Re: appearance of age and the goodness of God

From: Josh Bembenek (jbembe@hotmail.com)
Date: Mon Mar 31 2003 - 11:42:27 EST

  • Next message: John Burgeson: "Re: appearance of age and the goodness of God"

    >From: George Murphy <gmurphy@raex.com>
    >To: Bill Payne <bpayne15@juno.com>
    >CC: igevolution@earthlink.net, asa@calvin.edu
    >Subject: Re: appearance of age and the goodness of God
    >Date: Mon, 31 Mar 2003 07:20:11 -0500
    >
    >Bill Payne wrote:
    > >
    > > On Fri, 28 Mar 2003 09:57:58 -0800 (GMT) igevolution@earthlink.net
    > > writes:
    > >
    > > > My name is Jason Alley, and I am posting again after a long
    > > > absence.

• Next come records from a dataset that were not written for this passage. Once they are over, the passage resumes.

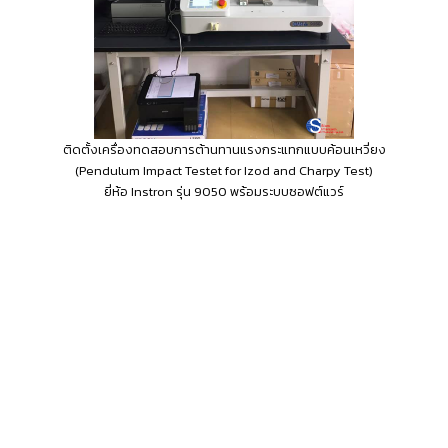
ติดตั้งเครื่องทดสอบการต้านทานแรงกระแทกแบบค้อนเหวี่ยง
(Pendulum Impact Testet for Izod and Charpy Test)
ยี่ห้อ Instron รุ่น 9050 พร้อมระบบซอฟต์แวร์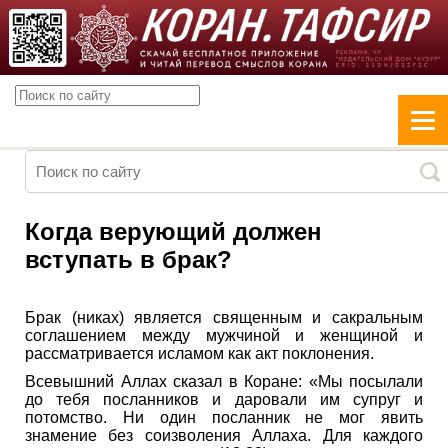
Когда верующий должен
вступать в брак?
Брак (никах) является священным и сакральным
соглашением между мужчиной и женщиной и
рассматривается исламом как акт поклонения.
Всевышний Аллах сказал в Коране: «Мы посылали
до тебя посланников и даровали им супруг и
потомство. Ни один посланник не мог явить
знамение без соизволения Аллаха. Для каждого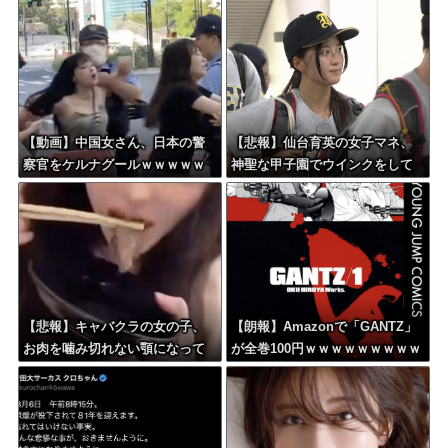
【動画】中国女さん、日本の警
【悲報】仙台育英の女子マネ、
察官をケルナグールｗｗｗｗｗ
神聖な甲子園でウインクをして
ｗｗｗｗｗｗｗｗｗｗｗｗｗ
しまう
【悲報】キャバクラの女の子、
【朗報】Amazonで「GANTZ」
お肉を噛み切れない顎になって
が全巻100円ｗｗｗｗｗｗｗｗｗ
しまう・・・
ｗ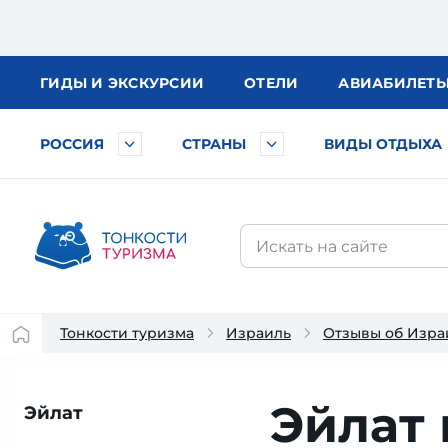
ГИДЫ
И ЭКСКУРСИИ
ОТЕЛИ
АВИА
БИЛЕТ
РОССИЯ
СТРАНЫ
ВИДЫ ОТДЫХА
Тонкости туризма
Израиль
Отзывы об Изра
Эйлат 
Эйлат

My pastor and I were talking about the appearance of age
    > > > argument recently, and I was telling him that to believe that God
    > > > created a young creation that bore the marks of an ancient one would
    > > > be deceptive, and God does not deceive.
    > >
    > > Hello Jason,
    > >
    > > When Jesus created good (aged) wine from water, and when He multiplied
    > > fish and loaves, He did so in a short period of time, yet the products
    > > had the "appearance of age." If we can accept these miracles without
    > > impugning His character, then on what grounds do we accuse Him of being
    > > deceitful if He does the same thing with the earth, from which the fish
    > > and loaves were derived?
    > >
    > > I think created men are biting off more than we will be able to chew
    >when
    > > we attempt to box the infinite, eternal God with our philosophical
    > > arguments.
    >
    > ...................................
    >
    > I would consider apparent age arguments respectable (though wrong) if they
    >were
    >the _only_ arguments made by YECs in response to data that seems to show
    >that the world
    >is much older than ~10^4 years. I.e., if YECs were simply saying from the
    >start, "The
    >earth is 10^4 years old but was created then looking billions of years old,
    >& there's no
    >point in discussing the spurious indications of great age" then they would
    >at least be
    >consistent. But they aren't. Instead, they try to discredit radioactive
    >dating, make
    >claims about changing speeds of light &c, try to show that geological
    >features could
    >have been formed rapidly &c - & use apparent age simply as a fallback
    >position. This
    >makes it hard to believe that they really take the apparent age argument
    >seriously
    >themselves. If it were really valid, it wouldn't make any difference what
    >Pb/U ratios
    >&c were.

    George-

    I think you've made this argument before, but consider: if the earth is
    indeed young, and has the appearance of age then either:

    1 the data is wrong about the earth being old

    2 the interpretation is wrong about the earth being old

    So, starting with the hypothesis that the earth is young, these approaches
    are merely reconciliatory strategies and do not conflict necessarily with an
    appearance argument. Obviously, if the earth is young, then whoever claims
    it is old has gotten the wrong impression-- and therefore it is only
    appearing to be old rather than being old. Therefore, to those that the
    earth appears to be old, they are wrong for one of the two reasons above, or
    it actually does appear to be old and we cannot put our minds around why.
    Regardless, if your null hypothesis is that the earth is young, you begin to
    address the question differently than if you say the earth is old. It is
    not necessarily true that they are contradicting themselves by approaching
    the problem from different directions.